Beyond that, they act as a huge economic booster and tourism driver for the state.
West Virginia’s eight national park units attract over 7 million visitors every year. In 2018 alone, these visitors spent nearly $74 million in the parks’ gateway communities. That spending supported more than 1,000 jobs and added $85.8 million to the state’s economy — money that was put back into businesses, schools and families.
Most national parks in the state suffer from a variety of deferred-maintenance needs. This includes the New River Gorge, Harpers Ferry National Historical Park, areas on the Bluestone and Gauley rivers and the Appalachian Trail. Despite their undisputed value to the state, national parks in West Virginia require nearly $62 million in infrastructure repairs.

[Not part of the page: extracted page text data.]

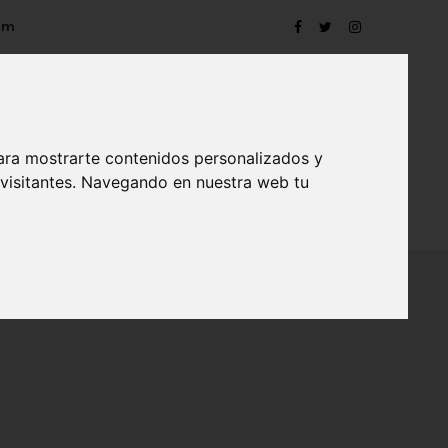
om
ara mostrarte contenidos personalizados y
 visitantes. Navegando en nuestra web tu
TRO
EVENTOS
CONTACTO
BLOG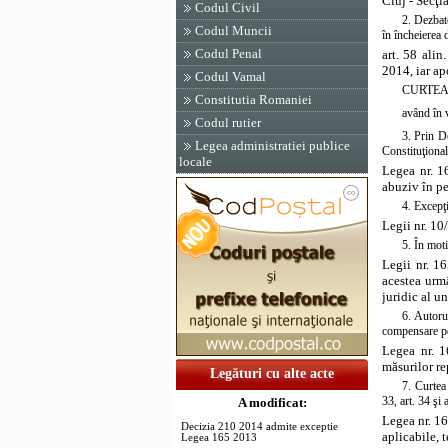
Cluj - Secţi
Codul Civil
2. Dezbat
Codul Muncii
în încheierea 
Codul Penal
art. 58 alin
2014, iar ap
Codul Vamal
CURTEA
Constitutia Romaniei
având în v
Codul rutier
3. Prin D
Legea administratiei publice
Constituţional
locale
Legea nr. 1
abuziv în p
4. Excepţ
Legii nr. 10
5. În moti
Legii nr. 16
acestea urmâ
juridic al u
6. Autoru
compensare pe
Legea nr. 1
măsurilor re
Legături cu alte acte
7. Curtea 
33, art. 34 şi 
A modificat:
Legea nr. 16
Decizia 210 2014 admite exceptie
aplicabile, 
Legea 165 2013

Leaders in Congress must make restoration a priority. Right now, this bill is supported and co-sponsored by the entire West Virginia congressional delegation, but we must keep it moving forward.
I hope readers will join me in urging our members of Congress to remain strong in voicing their bipartisan support for this legislation to secure the dedicated funding our parks need to stay vibrant for generations to come.